Class of British steam locomotives

The NER Class 290 (LNER Class J77) was a class of 0-6-0T steam locomotives of the North Eastern Railway (NER), rebuilt from an earlier class of 0-4-4T, the NER Bogie Tank Passenger (BTP, later LNER Class G6).

==History==
Large numbers of the NER G6 0-4-4WT class were made redundant during the 1890s. Forty of these were rebuilt as 0-6-0T shunting locomotives at York Works between 1899 and 1904. Ten further were rebuilt at Darlington, in 1907-8 and a further ten in 1921.

==Equipment==
The G6 BTP were built with Westinghouse brakes.
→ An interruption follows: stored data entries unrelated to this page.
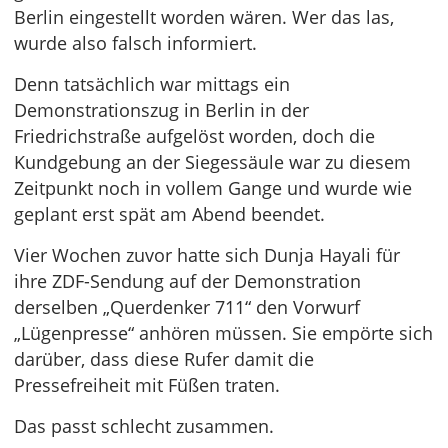
Berlin eingestellt worden wären. Wer das las,
wurde also falsch informiert.
Denn tatsächlich war mittags ein
Demonstrationszug in Berlin in der
Friedrichstraße aufgelöst worden, doch die
Kundgebung an der Siegessäule war zu diesem
Zeitpunkt noch in vollem Gange und wurde wie
geplant erst spät am Abend beendet.
Vier Wochen zuvor hatte sich Dunja Hayali für
ihre ZDF-Sendung auf der Demonstration
derselben „Querdenker 711“ den Vorwurf
„Lügenpresse“ anhören müssen. Sie empörte sich
darüber, dass diese Rufer damit die
Pressefreiheit mit Füßen traten.
Das passt schlecht zusammen.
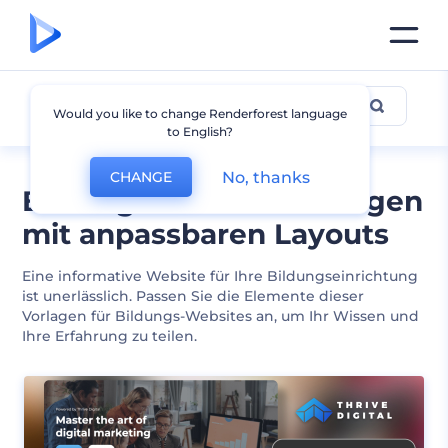
Bildung
Would you like to change Renderforest language
to English?
No, thanks
CHANGE
Bildungs-Website-Vorlagen
mit anpassbaren Layouts
Eine informative Website für Ihre Bildungseinrichtung
ist unerlässlich. Passen Sie die Elemente dieser
Vorlagen für Bildungs-Websites an, um Ihr Wissen und
Ihre Erfahrung zu teilen.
These were replaced with steam brakes on all but two of the J77s (Nos. 37 and 1437). These were removed in the late 1930s. Twelve of the J77s received vacuum brakes after 1945. This fitting was usually accompanied by the addition of carriage heating equipment.

==Use==
They were used for general shunting and marshalling coal trains. Withdrawals started in 1933 but 45 survived into British Railways ownership in 1948. Their BR numbers were 68390-68440 (with gaps).

==Withdrawal==
Most were withdrawn during the 1950s and replaced by diesel shunters. The last J77 to be withdrawn was No. 68408 of South Blyth in February 1961. None were preserved.